Every entry below should be reproduced exactly; no picture is to be included.

____ Stored data

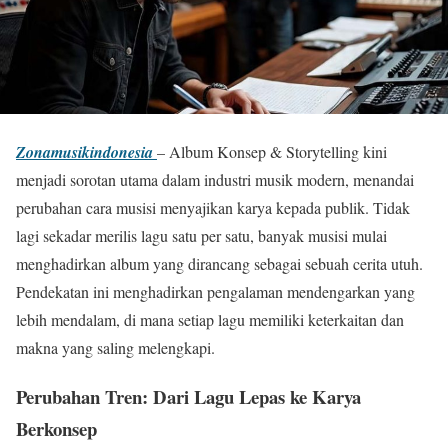
Zonamusikindonesia
– Album Konsep & Storytelling kini
menjadi sorotan utama dalam industri musik modern, menandai
perubahan cara musisi menyajikan karya kepada publik. Tidak
lagi sekadar merilis lagu satu per satu, banyak musisi mulai
menghadirkan album yang dirancang sebagai sebuah cerita utuh.
Pendekatan ini menghadirkan pengalaman mendengarkan yang
lebih mendalam, di mana setiap lagu memiliki keterkaitan dan
makna yang saling melengkapi.
Perubahan Tren: Dari Lagu Lepas ke Karya
Berkonsep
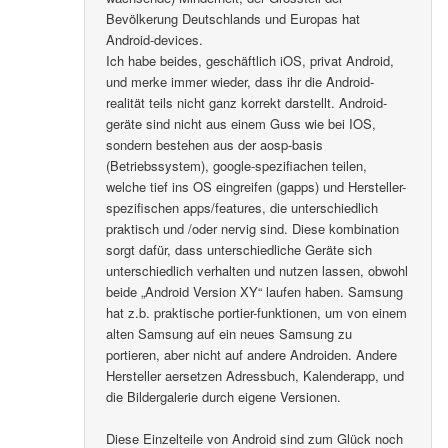
Bevölkerung Deutschlands und Europas hat
Android-devices.
Ich habe beides, geschäftlich iOS, privat Android,
und merke immer wieder, dass ihr die Android-
realität teils nicht ganz korrekt darstellt. Android-
geräte sind nicht aus einem Guss wie bei IOS,
sondern bestehen aus der aosp-basis
(Betriebssystem), google-spezifiachen teilen,
welche tief ins OS eingreifen (gapps) und Hersteller-
spezifischen apps/features, die unterschiedlich
praktisch und /oder nervig sind. Diese kombination
sorgt dafür, dass unterschiedliche Geräte sich
unterschiedlich verhalten und nutzen lassen, obwohl
beide „Android Version XY“ laufen haben. Samsung
hat z.b. praktische portier-funktionen, um von einem
alten Samsung auf ein neues Samsung zu
portieren, aber nicht auf andere Androiden. Andere
Hersteller aersetzen Adressbuch, Kalenderapp, und
die Bildergalerie durch eigene Versionen.
Diese Einzelteile von Android sind zum Glück noch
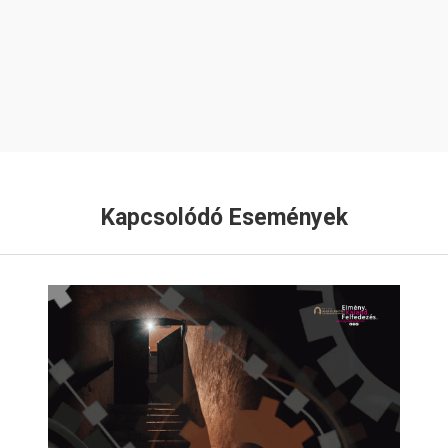
Kapcsolódó Események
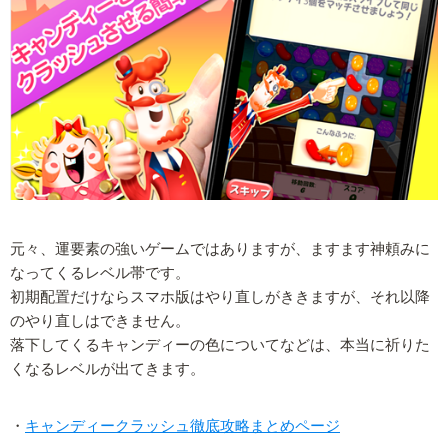
元々、運要素の強いゲームではありますが、ますます神頼みに
なってくるレベル帯です。
初期配置だけならスマホ版はやり直しがききますが、それ以降
のやり直しはできません。
落下してくるキャンディーの色についてなどは、本当に祈りた
くなるレベルが出てきます。
・
キャンディークラッシュ徹底攻略まとめページ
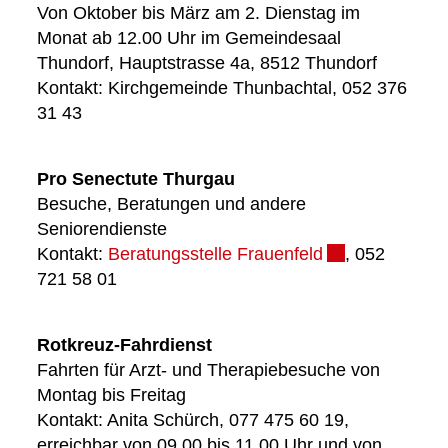
Von Oktober bis März am 2. Dienstag im
Monat ab 12.00 Uhr im Gemeindesaal
Thundorf, Hauptstrasse 4a, 8512 Thundorf
Kontakt: Kirchgemeinde Thunbachtal, 052 376
31 43
Pro Senectute Thurgau
Besuche, Beratungen und andere
Seniorendienste
Kontakt:
Beratungsstelle Frauenfeld
Externer Link w
, 052
721 58 01
Rotkreuz-Fahrdienst
Fahrten für Arzt- und Therapiebesuche von
Montag bis Freitag
Kontakt: Anita Schürch, 077 475 60 19,
erreichbar von 09.00 bis 11.00 Uhr und von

________

#### [Worked solution]
Zonamusikindonesia
– Album Konsep & Storytelling kini
menjadi sorotan utama dalam industri musik modern, menandai
perubahan cara musisi menyajikan karya kepada publik. Tidak
lagi sekadar merilis lagu satu per satu, banyak musisi mulai
menghadirkan album yang dirancang sebagai sebuah cerita utuh.
Pendekatan ini menghadirkan pengalaman mendengarkan yang
lebih mendalam, di mana setiap lagu memiliki keterkaitan dan
makna yang saling melengkapi.
Perubahan Tren: Dari Lagu Lepas ke Karya
Berkonsep
Bevölkerung Deutschlands und Europas hat
Android-devices.
Ich habe beides, geschäftlich iOS, privat Android,
und merke immer wieder, dass ihr die Android-
realität teils nicht ganz korrekt darstellt. Android-
geräte sind nicht aus einem Guss wie bei IOS,
sondern bestehen aus der aosp-basis
(Betriebssystem), google-spezifiachen teilen,
welche tief ins OS eingreifen (gapps) und Hersteller-
spezifischen apps/features, die unterschiedlich
praktisch und /oder nervig sind. Diese kombination
sorgt dafür, dass unterschiedliche Geräte sich
unterschiedlich verhalten und nutzen lassen, obwohl
beide „Android Version XY“ laufen haben. Samsung
hat z.b. praktische portier-funktionen, um von einem
alten Samsung auf ein neues Samsung zu
portieren, aber nicht auf andere Androiden. Andere
Hersteller aersetzen Adressbuch, Kalenderapp, und
die Bildergalerie durch eigene Versionen.
Diese Einzelteile von Android sind zum Glück noch
Kapcsolódó Események
元々、運要素の強いゲームではありますが、ますます神頼みに
なってくるレベル帯です。
初期配置だけならスマホ版はやり直しがききますが、それ以降
のやり直しはできません。
落下してくるキャンディーの色についてなどは、本当に祈りた
くなるレベルが出てきます。
・
キャンディークラッシュ徹底攻略まとめページ
Von Oktober bis März am 2. Dienstag im
Monat ab 12.00 Uhr im Gemeindesaal
Thundorf, Hauptstrasse 4a, 8512 Thundorf
Kontakt: Kirchgemeinde Thunbachtal, 052 376
31 43
Pro Senectute Thurgau
Besuche, Beratungen und andere
Seniorendienste
Kontakt:
Beratungsstelle Frauenfeld
Externer Link w
, 052
721 58 01
Rotkreuz-Fahrdienst
Fahrten für Arzt- und Therapiebesuche von
Montag bis Freitag
Kontakt: Anita Schürch, 077 475 60 19,
erreichbar von 09.00 bis 11.00 Uhr und von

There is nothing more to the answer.